Despite the allegations made against him, Trump, who is now 76 years old, has consistently denied that any rape occurred. He has also denied being present with Carroll at the department store and has claimed that he did not know her, except for brief encounters when they appeared in photographs together in other years.

In response to the allegations, Trump publicly denied the accusations and hurled insults at Carroll, leading her to include a defamation claim in her lawsuit against him.
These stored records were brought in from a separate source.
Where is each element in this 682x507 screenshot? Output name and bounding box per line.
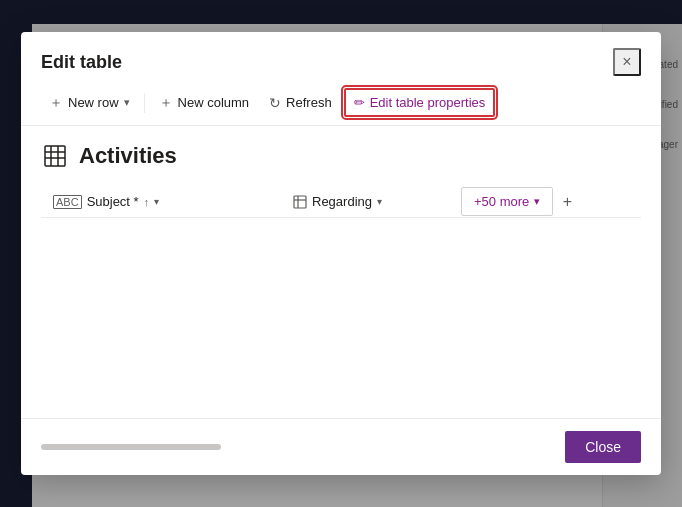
new-row-label: New row (68, 95, 119, 110)
close-modal-button[interactable]: Close (565, 431, 641, 463)
column-headers: ABC Subject * ↑ ▾ Regarding (41, 186, 641, 218)
edit-table-modal: Edit table × ＋ New row ▾ ＋ New column ↻ … (21, 32, 661, 475)
horizontal-scrollbar[interactable] (41, 444, 221, 450)
pencil-icon: ✏ (354, 95, 365, 110)
refresh-icon: ↻ (269, 95, 281, 111)
plus-icon: ＋ (49, 94, 63, 112)
new-row-button[interactable]: ＋ New row ▾ (41, 89, 138, 117)
new-row-dropdown-icon: ▾ (124, 96, 130, 109)
modal-overlay: Edit table × ＋ New row ▾ ＋ New column ↻ … (0, 0, 682, 507)
modal-close-button[interactable]: × (613, 48, 641, 76)
modal-header: Edit table × (21, 32, 661, 88)
table-body (41, 218, 641, 418)
regarding-col-label: Regarding (312, 194, 372, 209)
refresh-label: Refresh (286, 95, 332, 110)
modal-footer: Close (21, 418, 661, 475)
subject-col-icon: ABC (53, 195, 82, 209)
toolbar-separator-1 (144, 93, 145, 113)
regarding-column-header[interactable]: Regarding ▾ (281, 186, 461, 217)
close-icon: × (622, 53, 631, 71)
refresh-button[interactable]: ↻ Refresh (261, 90, 340, 116)
table-title-row: Activities (41, 142, 641, 170)
subject-col-dropdown-icon: ▾ (154, 196, 159, 207)
edit-table-properties-label: Edit table properties (370, 95, 486, 110)
add-column-button[interactable]: + (553, 188, 581, 216)
edit-table-properties-button[interactable]: ✏ Edit table properties (344, 88, 496, 117)
regarding-col-dropdown-icon: ▾ (377, 196, 382, 207)
more-columns-label: +50 more (474, 194, 529, 209)
table-section: Activities ABC Subject * ↑ ▾ (21, 126, 661, 418)
new-column-label: New column (178, 95, 250, 110)
activities-table-icon (41, 142, 69, 170)
more-columns-button[interactable]: +50 more ▾ (461, 187, 553, 216)
plus-icon-2: ＋ (159, 94, 173, 112)
svg-rect-0 (45, 146, 65, 166)
sort-asc-icon: ↑ (144, 196, 150, 208)
subject-column-header[interactable]: ABC Subject * ↑ ▾ (41, 186, 281, 217)
subject-col-label: Subject * (87, 194, 139, 209)
add-col-plus-icon: + (563, 193, 572, 211)
more-columns-dropdown-icon: ▾ (534, 195, 540, 208)
modal-title: Edit table (41, 52, 122, 73)
svg-rect-5 (294, 196, 306, 208)
regarding-col-icon (293, 195, 307, 209)
table-name: Activities (79, 143, 177, 169)
modal-toolbar: ＋ New row ▾ ＋ New column ↻ Refresh ✏ Edi… (21, 88, 661, 126)
new-column-button[interactable]: ＋ New column (151, 89, 258, 117)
Additionally, Trump claimed that Carroll's accusations were politically motivated and an attempt to boost sales of her 2019 memoir, in which she first made her rape claims public while Trump was still serving as president.

 

During her testimony, Carroll stated that she would have never disclosed her allegations had it not been for the #MeToo movement that emerged in 2017.

Carroll testified that if her rape accusation was false, she would have claimed that she screamed during the assault because it would have been a more believable detail.

In his request for a mistrial on Monday, Tacopina claimed that Judge Kaplan impeded his line of questioning when he pressed Carroll to clarify why she didn't scream during the alleged assault, why she didn't notify the police, or why she didn't attempt to obtain surveillance footage from video cameras at the store's entrances to demonstrate that she and Trump were together there.

 

As a matter of policy, The Associated Press generally refrains from identifying individuals who claim to have been sexually assaulted unless they have chosen to make their identities public, as Carroll has done.